After just a three-day break since England’s thrilling 14-run win over Australia in the first Test at Trent Bridge, England, the Ashes rivals are to meet for the second of a five-match series at Lord’s today.
The manner in which Australia competed in Nottingham suggests Ashes-holders England will not have things all their own way.
However, just when Australia thought they had put the departure of sacked former coach Mickey Arthur behind them, the row over the South African’s controversial exit has been reignited in spectacular fashion.
Arthur, fired just 16 days before the Ashes, is taking legal action against Cricket Australia.

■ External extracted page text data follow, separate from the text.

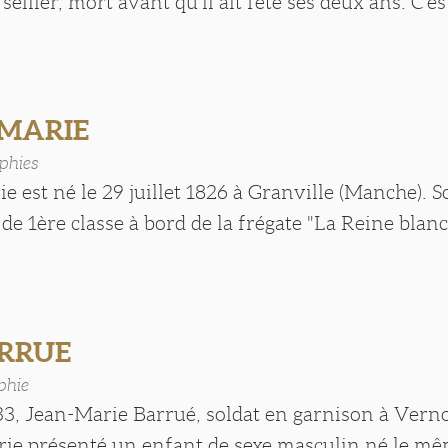
sellier, mort avant qu’il ait fêté ses deux ans. C’e
 MARIE
phies
e est né le 29 juillet 1826 à Granville (Manche). S
 de 1ère classe à bord de la frégate "La Reine blanc
ARRUE
phie
3, Jean-Marie Barrué, soldat en garnison à Verno
rie présenté un enfant de sexe masculin né le mêm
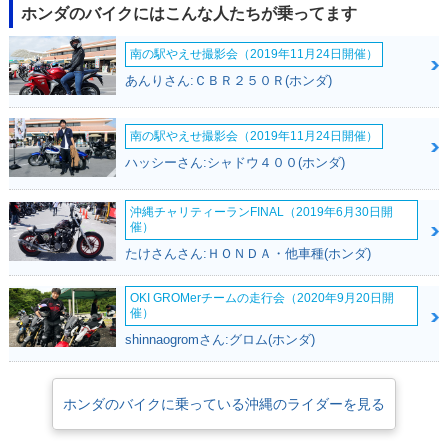
ホンダのバイクにはこんな人たちが乗ってます
南の駅やえせ撮影会（2019年11月24日開催）
あんりさん:ＣＢＲ２５０Ｒ(ホンダ)
南の駅やえせ撮影会（2019年11月24日開催）
ハッシーさん:シャドウ４００(ホンダ)
沖縄チャリティーランFINAL（2019年6月30日開
催）
たけさんさん:ＨＯＮＤＡ・他車種(ホンダ)
OKI GROMerチームの走行会（2020年9月20日開
催）
shinnaogromさん:グロム(ホンダ)
ホンダのバイクに乗っている沖縄のライダーを見る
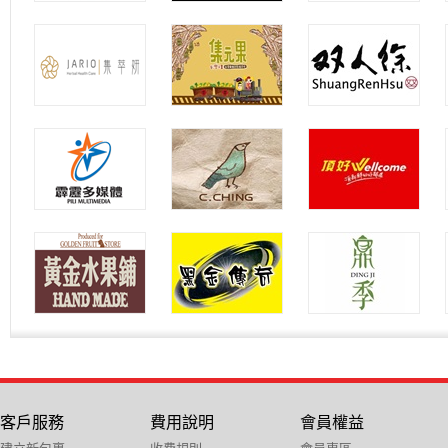
客戶服務
費用說明
會員權益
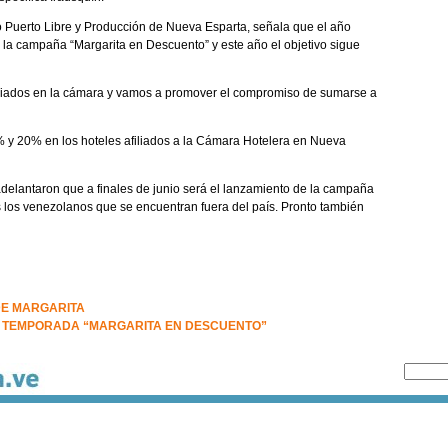
 Puerto Libre y Producción de Nueva Esparta, señala que el año
 la campaña “Margarita en Descuento” y este año el objetivo sigue
iliados en la cámara y vamos a promover el compromiso de sumarse a
 y 20% en los hoteles afiliados a la Cámara Hotelera en Nueva
delantaron que a finales de junio será el lanzamiento de la campaña
os los venezolanos que se encuentran fuera del país. Pronto también
DE MARGARITA
A TEMPORADA “MARGARITA EN DESCUENTO”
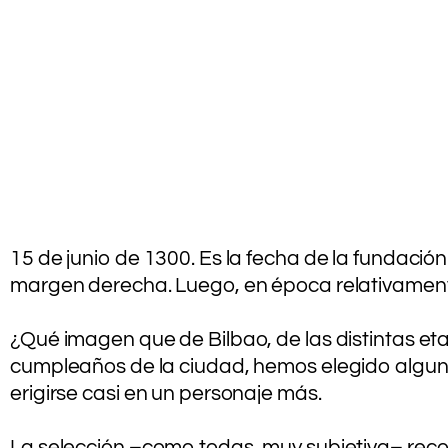
.
.
.
15 de junio de 1300. Es la fecha de la fundació
margen derecha. Luego, en época relativamente
.
¿Qué imagen que de Bilbao, de las distintas eta
cumpleaños de la ciudad, hemos elegido algunos 
erigirse casi en un personaje más.
.
La selección –como todas, muy subjetiva– reco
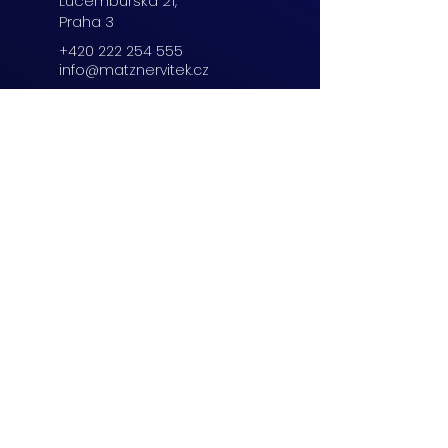
Lucemburská
21,
Praha 3
+420 222 254 555
info@matznervitek.cz
Beranových 65,
Praha 9
+420 222 254 555
info@matznervitek.cz
Lipová 28a,
Brno
+420 703 670 803
info@matznervitek.cz
VIS LEGIS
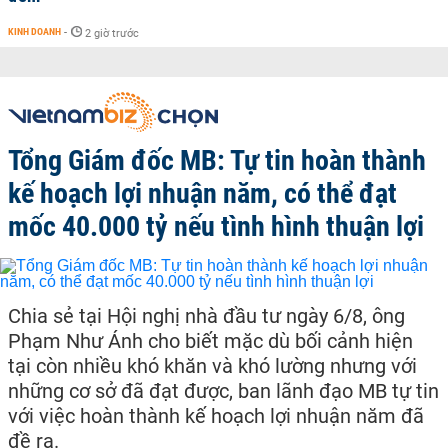
KINH DOANH
-
2 giờ trước
Tổng Giám đốc MB: Tự tin hoàn thành
kế hoạch lợi nhuận năm, có thể đạt
mốc 40.000 tỷ nếu tình hình thuận lợi
Chia sẻ tại Hội nghị nhà đầu tư ngày 6/8, ông
Phạm Như Ánh cho biết mặc dù bối cảnh hiện
tại còn nhiều khó khăn và khó lường nhưng với
những cơ sở đã đạt được, ban lãnh đạo MB tự tin
với việc hoàn thành kế hoạch lợi nhuận năm đã
đề ra.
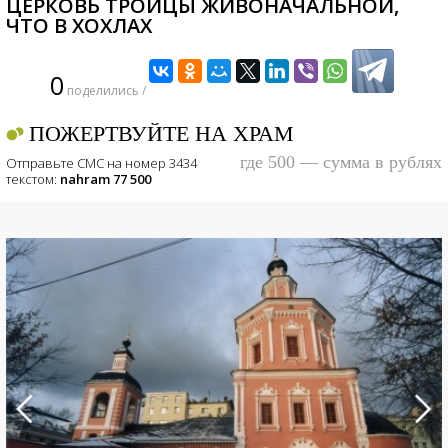
ЦЕРКОВЬ ТРОИЦЫ ЖИВОНАЧАЛЬНОЙ,
ЧТО В ХОХЛАХ
0
поделились /
ПОЖЕРТВУЙТЕ НА ХРАМ
где 500 — сумма в рублях
Отправьте СМС на номер 3434
текстом:
nahram 77 500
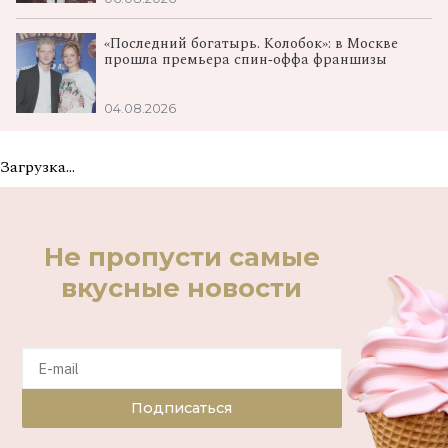
«Последний богатырь. Колобок»: в Москве
прошла премьера спин‑оффа франшизы
04.08.2026
Загрузка...
Не пропусти самые
вкусные новости
Подписаться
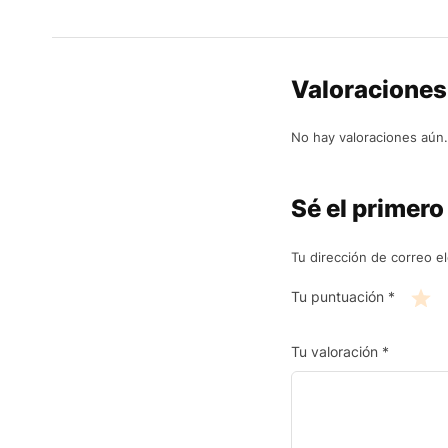
Valoraciones
No hay valoraciones aún.
Sé el primero
Tu dirección de correo e
Tu puntuación
*
Tu valoración
*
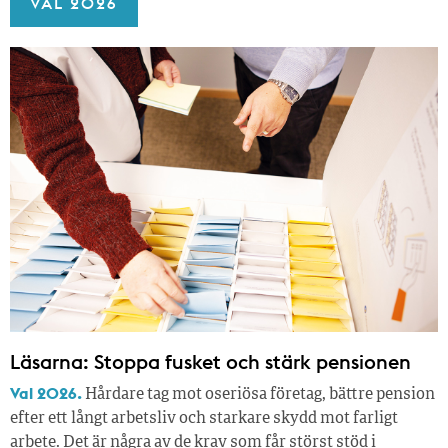
VAL 2026
Läsarna: Stoppa fusket och stärk pensionen
Val 2026.
Hårdare tag mot oseriösa företag, bättre pension
efter ett långt arbetsliv och starkare skydd mot farligt
arbete. Det är några av de krav som får störst stöd i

He is seeking up to A$4 million (US$3.68 million) in compensation, claiming he was discriminated against because he was South African and “didn’t understand the Australian way.”
According to Australian broadcaster Channel Seven, the legal documents also reveal a major rift in the team between captain Michael Clarke and former vice captain Shane Watson.

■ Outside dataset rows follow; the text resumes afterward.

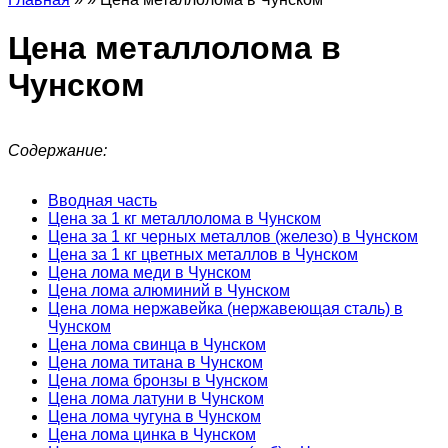
Цена металлолома в
Чунском
Содержание:
Вводная часть
Цена за 1 кг металлолома в Чунском
Цена за 1 кг черных металлов (железо) в Чунском
Цена за 1 кг цветных металлов в Чунском
Цена лома меди в Чунском
Цена лома алюминий в Чунском
Цена лома нержавейка (нержавеющая сталь) в
Чунском
Цена лома свинца в Чунском
Цена лома титана в Чунском
Цена лома бронзы в Чунском
Цена лома латуни в Чунском
Цена лома чугуна в Чунском
Цена лома цинка в Чунском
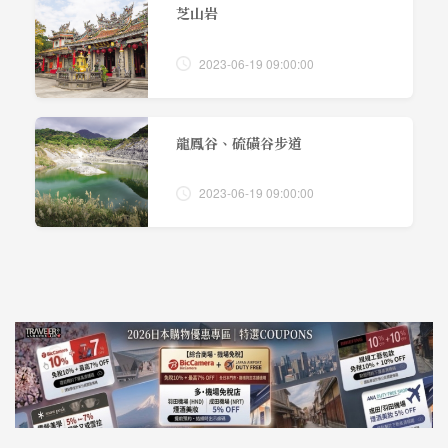
芝山岩
2023-06-19 09:00:00
龍鳳谷、硫磺谷步道
2023-06-19 09:00:00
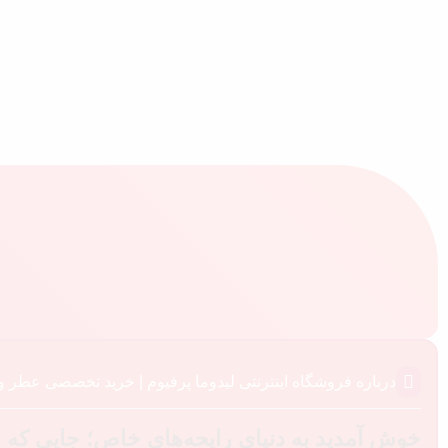
درباره فروشگاه اینترنتی لیدوما پرفیوم | خرید تخصصی عطر 
خوش آمدید به دنیای رایحه‌های خاص؛ جایی که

Clarke allegedly described the role of Watson, one of four players dropped by Arthur for the third Test in Mohali, India, in March, as a “cancer.”
Arthur called himself the “meat in the sandwich” between the conflicting camps.
Arthur, sacked two years before his contract was due to expire, claimed Clarke embraced the need for discipline, while Watson did not, Channel Seven said.
Watson has since been replaced as vice captain by Brad Haddin, but the all-rounder remains in the side as an opening batsman.
Wicketkeeper Haddin, whose second-innings 71 so nearly led Australia to victory in Nottingham, insisted on Tuesday that all was well with the side.
“The Australian dressing room is fine. I don’t know how many times we need to answer this,” Haddin said. “All the other stuff that we can talk about is white noise, so it’s not something that has affected the side at all.”
Key among the things that cost Australia victory at Nottingham was their top-order batting.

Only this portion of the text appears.